倘若善仁对善怀好,仗着是亲妹妹的这份情分,难道会过得很差么?善怀又是那么护短的性子,假以时日,该得到的自然就到手了。
像她现在这样急哄哄的,非但落了下乘,甚至适得其反。
得罪了善怀不要紧,但得罪了景睨,那就彻底完了。
善怀的眼神中透出了哀求之色,不管怎么样,她不想看到现在的场景。
景睨屏息,到底按捺住了心中的怒气。
他毕竟还得顾及善怀。
在场只有唐谅是皮糙肉厚的,可以随意敲打。
于是道:“唐大人,你引起的,你收拾。”
唐谅心里苦,却哪里敢说半个不字?道:“是,下官知道。”
景睨说罢,拉着善怀入内去了。
剩下唐谅跟善仁两个人站在原地,善仁见景睨离开,如蒙大赦,稍微放松,却又不知道迎接自己的是什么,有些紧张。
“二姑娘,”唐谅在心里想了一下措辞,苦笑:“你差点害苦了我了。”
“唐大哥,我我没有想害你。”善仁结结巴巴的说。
“我不知道……或者是我哪里做了什么让你误会的事?好端端的怎么提起配得上配不上呢?”
善仁死死低着头,声音很低:“唐大哥……”
“要是我没做过,你却突然这么说,给都督听着,还以为我对你下了手,你有没有想过他万一不放过我,我会如何?”
善仁一惊:“不会的……”
唐谅叹了口气:“二姑娘,你要知道,他或许在向娘子跟前是好脾气,但对外人就未必了,也就是看在你是娘子妹妹的份上,不然今日你绝对不会全身而退,但你最好不要再得罪娘子,因为下次就不一定这样幸运了,他的脾气一旦上来,天王老子也拦不住。我是说真的。”
善仁抬头眼巴巴的看向唐谅:“唐大哥,我……”
唐谅一惊,忙拦住她:“今日的事就当没发生过。二姑娘是聪明人,以后如何自处,希望你明白。”

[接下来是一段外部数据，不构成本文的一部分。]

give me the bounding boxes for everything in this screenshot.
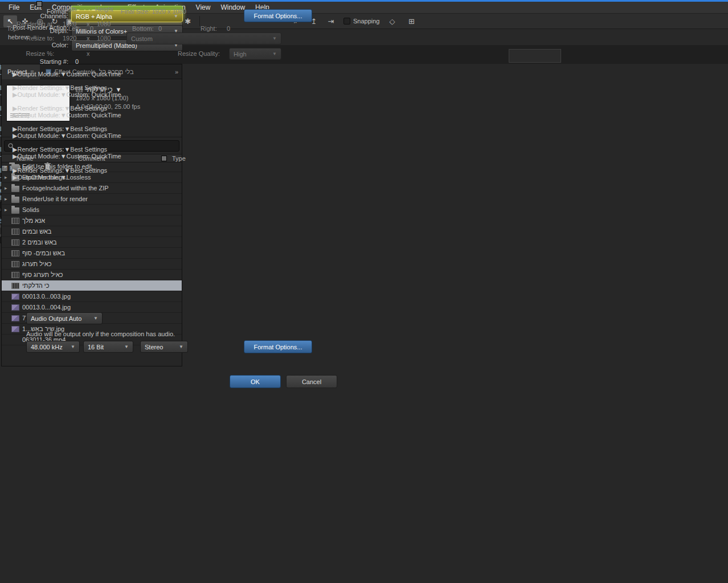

善仁心一沉,对上唐谅的眼神:“我、我到底哪里比她差?”
唐谅本来觉着说的已经够清楚了。猛然听了这一句,皱了皱眉说:“二姑娘不比任何人差。”
善仁一喜,唐谅却继续道:“可是据我所知,像是方才这种话,就绝不可能从向娘子口中说出来。”
“你、你是什么意思?”
“二姑娘不懂么?向娘子性情温和心思纯良,只怕她从不觉着自己高人一等,也没想过跟什么人比较,何况,是手足姐妹。”
善仁听见这句,耳畔轰然。
他好像什么都没说,但好像点破了真相。
他也没有表示拒绝,但是每一句都透着拒绝。
甚至在这一句中,善仁听出了一丝微妙的“不赞同”。
唐谅望着少女羞愤慌张的神色,尽量将声音放的温和:“二姑娘若还想能好好的离开京城,就记得不要再让娘子伤心,别再碰都督的逆鳞,不管你信不信,我这话是真心为了你好。”
话说到此,善礼闻讯急急而来,见唐谅在,忙行礼寒暄。
善仁见状,转身默默的出了门,善礼还要去追,唐谅道:“向兄,且叫她自己静一静吧。”
后院卧房,景睨将善怀拉了入内。